The expected result is the full set of records, copied precisely, with images dropped.
_ _ _
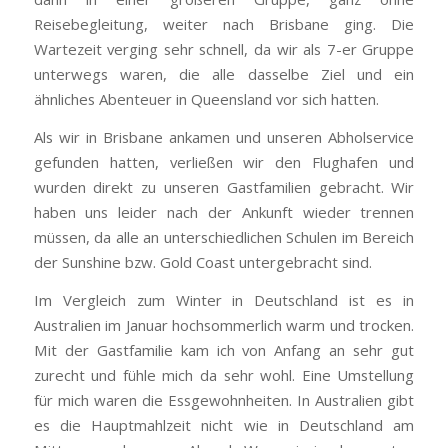
Reisebegleitung, weiter nach Brisbane ging. Die
Wartezeit verging sehr schnell, da wir als 7-er Gruppe
unterwegs waren, die alle dasselbe Ziel und ein
ähnliches Abenteuer in Queensland vor sich hatten.
Als wir in Brisbane ankamen und unseren Abholservice
gefunden hatten, verließen wir den Flughafen und
wurden direkt zu unseren Gastfamilien gebracht. Wir
haben uns leider nach der Ankunft wieder trennen
müssen, da alle an unterschiedlichen Schulen im Bereich
der Sunshine bzw. Gold Coast untergebracht sind.
Im Vergleich zum Winter in Deutschland ist es in
Australien im Januar hochsommerlich warm und trocken.
Mit der Gastfamilie kam ich von Anfang an sehr gut
zurecht und fühle mich da sehr wohl. Eine Umstellung
für mich waren die Essgewohnheiten. In Australien gibt
es die Hauptmahlzeit nicht wie in Deutschland am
_ _ _
**FINISHED EXERCISE**
Reisebegleitung, weiter nach Brisbane ging. Die
Wartezeit verging sehr schnell, da wir als 7-er Gruppe
unterwegs waren, die alle dasselbe Ziel und ein
ähnliches Abenteuer in Queensland vor sich hatten.
Als wir in Brisbane ankamen und unseren Abholservice
gefunden hatten, verließen wir den Flughafen und
wurden direkt zu unseren Gastfamilien gebracht. Wir
haben uns leider nach der Ankunft wieder trennen
müssen, da alle an unterschiedlichen Schulen im Bereich
der Sunshine bzw. Gold Coast untergebracht sind.
Im Vergleich zum Winter in Deutschland ist es in
Australien im Januar hochsommerlich warm und trocken.
Mit der Gastfamilie kam ich von Anfang an sehr gut
zurecht und fühle mich da sehr wohl. Eine Umstellung
für mich waren die Essgewohnheiten. In Australien gibt
es die Hauptmahlzeit nicht wie in Deutschland am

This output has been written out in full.